→ **THE PROBLEM**: In the entries below, count every line containing "méthodes". Reply with the number alone.

→ **INFORMATION SHOWN**:
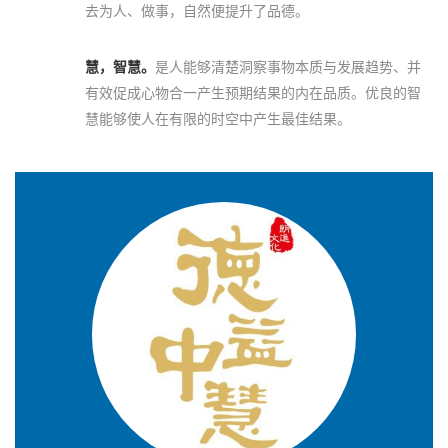
去为人、做事，自然便提升了品德。
慧，智慧。
是人能够清楚洞察事物本质与发展趋势、并
有效促成心物合一产生预期结果的内在品质。优良的智
慧能够使人在有限的时空中产生最佳结果。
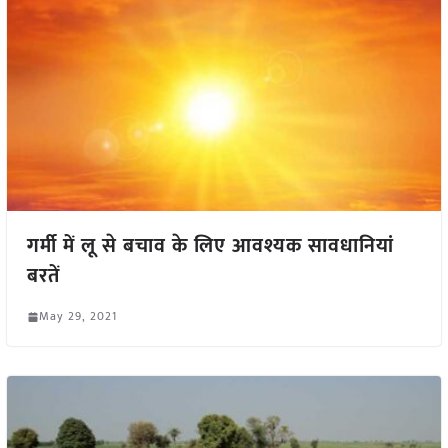
गर्मी में लू से बचाव के लिए आवश्यक सावधानियां
बरतें
May 29, 2021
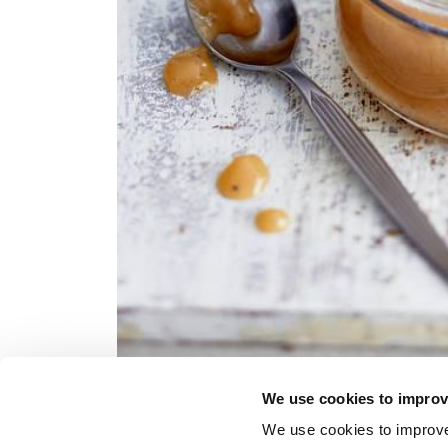
We use cookies to improv
GLUTEENITON
LAKTO
We use cookies to improve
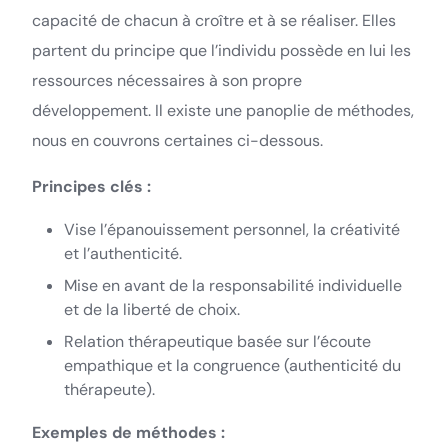
capacité de chacun à croître et à se réaliser. Elles
partent du principe que l’individu possède en lui les
ressources nécessaires à son propre
développement. Il existe une panoplie de méthodes,
nous en couvrons certaines ci-dessous.
Principes clés :
Vise l’épanouissement personnel, la créativité
et l’authenticité.
Mise en avant de la responsabilité individuelle
et de la liberté de choix.
Relation thérapeutique basée sur l’écoute
empathique et la congruence (authenticité du
thérapeute).
Exemples de méthodes :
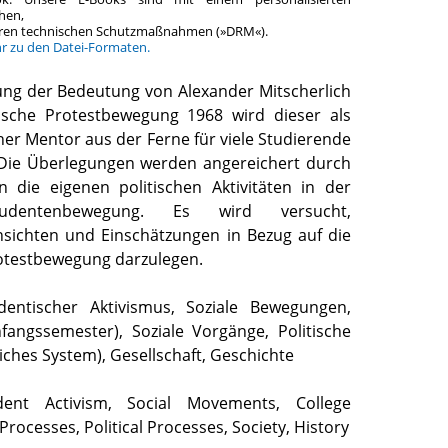
hen,
teren technischen Schutzmaßnahmen (»DRM«).
hr zu den Datei-Formaten.
rung der Bedeutung von Alexander Mitscherlich
tische Protestbewegung 1968 wird dieser als
er Mentor aus der Ferne für viele Studierende
. Die Überlegungen werden angereichert durch
 die eigenen politischen Aktivitäten in der
udentenbewegung. Es wird versucht,
insichten und Einschätzungen in Bezug auf die
otestbewegung darzulegen.
udentischer Aktivismus, Soziale Bewegungen,
fangssemester), Soziale Vorgänge, Politische
iches System), Gesellschaft, Geschichte
dent Activism, Social Movements, College
Processes, Political Processes, Society, History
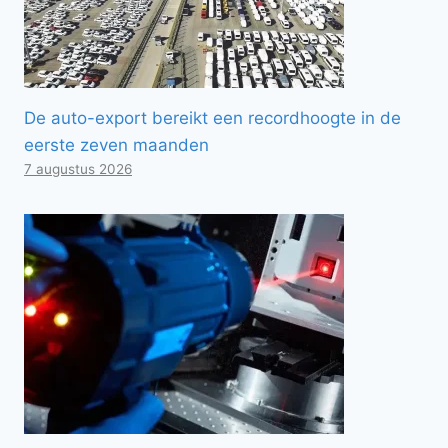
De auto-export bereikt een recordhoogte in de
eerste zeven maanden
7 augustus 2026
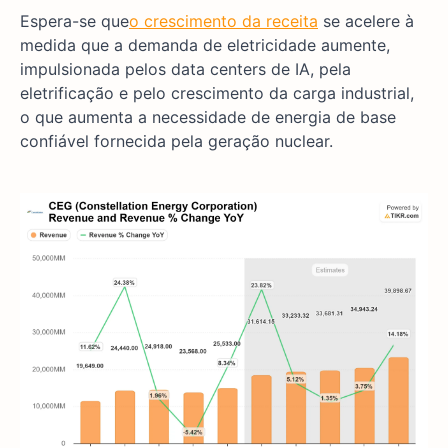
Espera-se que
o crescimento da receita
se acelere à
medida que a demanda de eletricidade aumente,
impulsionada pelos data centers de IA, pela
eletrificação e pelo crescimento da carga industrial,
o que aumenta a necessidade de energia de base
confiável fornecida pela geração nuclear.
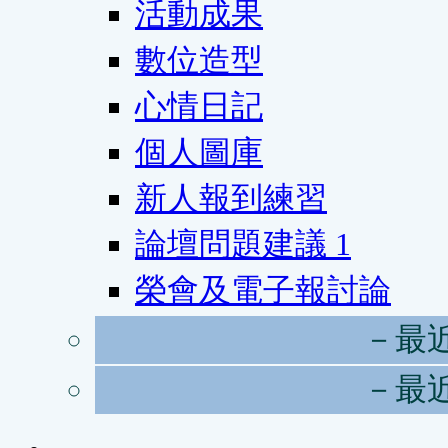
活動成果
數位造型
心情日記
個人圖庫
新人報到練習
論壇問題建議
1
榮會及電子報討論
－最
－最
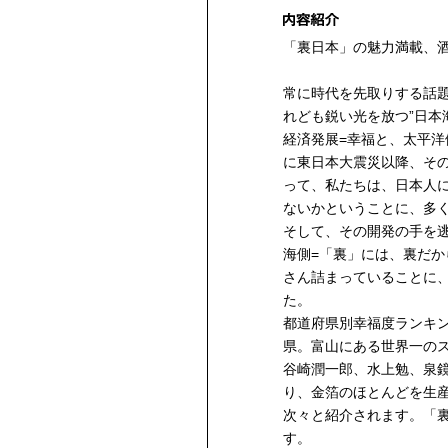
「裏日本」の魅力満載、
常に時代を先取りする話題
れども鋭い光を放つ”日本
経済発展=幸福と、太平
に東日本大震災以降、そ
って、私たちは、日本人
ないかということに、多
そして、その開発の手を
海側=「裏」には、裏だか
さん詰まっていることに
た。
都道府県別幸福度ランキ
県。富山にある世界一の
谷崎潤一郎、水上勉、泉
り、金箔のほとんどを生産
次々と紹介されます。「
す。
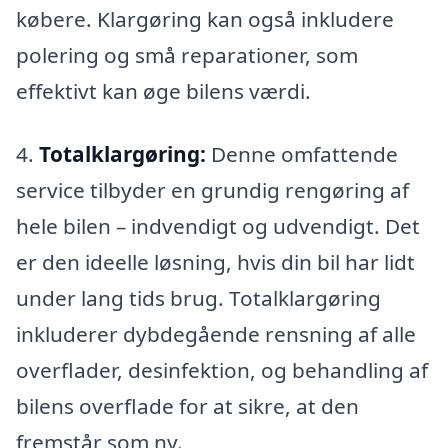
købere. Klargøring kan også inkludere
polering og små reparationer, som
effektivt kan øge bilens værdi.
4.
Totalklargøring:
Denne omfattende
service tilbyder en grundig rengøring af
hele bilen – indvendigt og udvendigt. Det
er den ideelle løsning, hvis din bil har lidt
under lang tids brug. Totalklargøring
inkluderer dybdegående rensning af alle
overflader, desinfektion, og behandling af
bilens overflade for at sikre, at den
fremstår som ny.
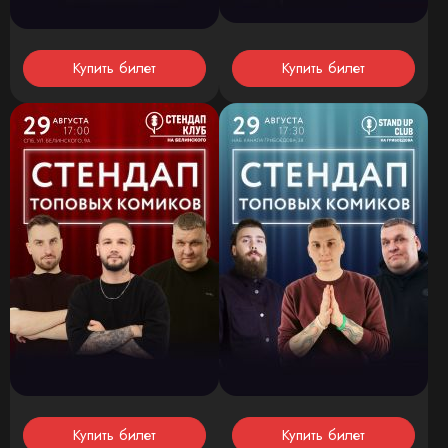
Купить билет
Купить билет
Купить билет
Купить билет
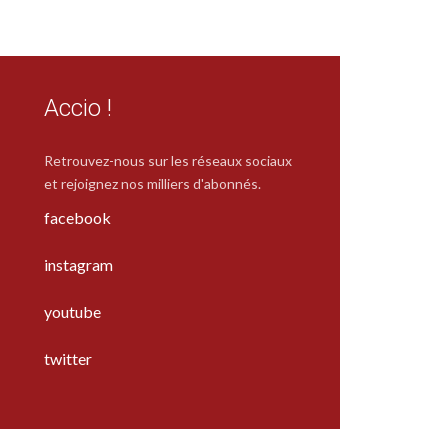
Accio !
Retrouvez-nous sur les réseaux sociaux
et rejoignez nos milliers d'abonnés.
facebook
instagram
youtube
twitter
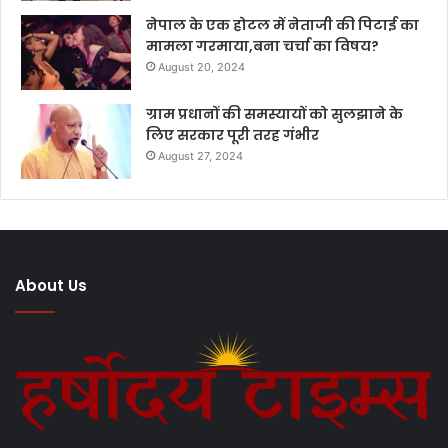
नेपाल के एक होटल में नेताजी की पिटाई का
मामला गरमाया,बना चर्चा का विषय?
August 20, 2024
ग्राम प्रधानों की समस्यायों को सुलझाने के
लिए सरकार पूरी तरह गंभीर
August 27, 2024
About Us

→ **TASK RESPONSE**: 2